The $2.4 million grant will fund the opening of four more LearningWorks program sites: two in Portland and two in Biddeford. The two new Portland sites join two already established at East End Community School and Reiche Elementary School.
“Thanks to this grant, learning won’t end when the traditional school day is over,” Superintendent of Schools Emmanuel Caulk said in a press release. “I am very thankful to LearningWorks for this partnership.”
Amy Pinchette, program director for LearningWorks, said the East End Community School and Reiche sites each currently serve around 60 students a day, and the plan is for similar numbers to be served at the Presumpscot Elementary School and Ocean Avenue Elementary School.
The after-school programs focus on a “STEAM” curriculum – science, technology, engineering, arts and mathematics – and provide an extended learning time for students having a difficult time meeting the standards.
“(The program) gives students opportunities to extend their education and have more time learning,” Pinchette said. “It keeps them engaged (in learning) and there are a number of activities they can do after school.”

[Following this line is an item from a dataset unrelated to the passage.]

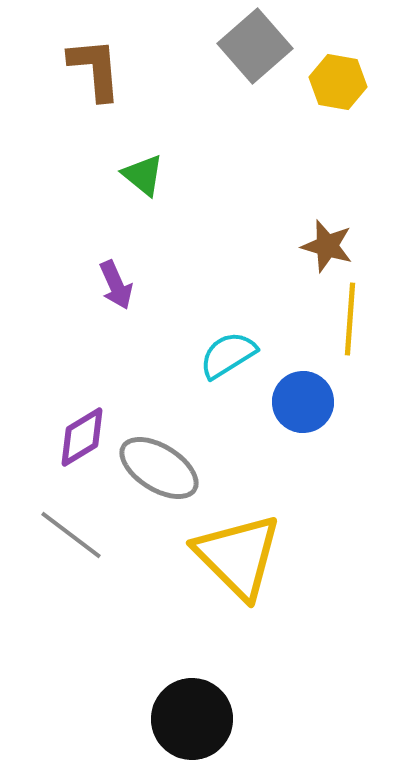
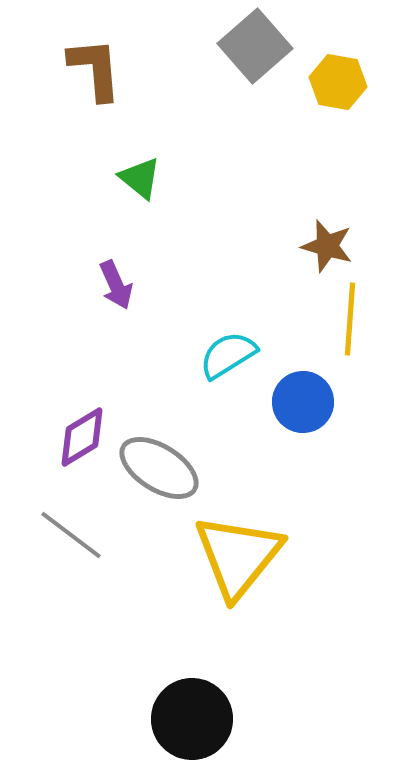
green triangle: moved 3 px left, 3 px down
yellow triangle: rotated 24 degrees clockwise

The new sites are set to open on Feb. 4 and they will run through the end of the school year.
Each site will have a specific theme around which the curriculum is based; at the new sites, teachers will focus on measurement, while at the current sites they will travel into space to study the stars.
“We have worked with school to identify some of the skills that students are weakest on based on test scores,” she said.
Curriculum will follow the themes with activities that support the lessons. Each student receives a notebook in which they write down ideas, keep vocabulary words, draw diagrams and make predictions about the topic they are studying.
In addition to traditional education programs, students are offered the opportunity to join different clubs to continue their engagement. Pinchette said that there is a club for any interest from book clubs to sports to LEGO robotics.
“We try to make the program as engaging as possible,” she said . “We want them to be here so we do as much as we can to keep them wanting to come back and referring their friends.”
A similar summer program, aimed at continuing student learning, runs four hours a day for four weeks at the existing sites and five weeks at the new sites.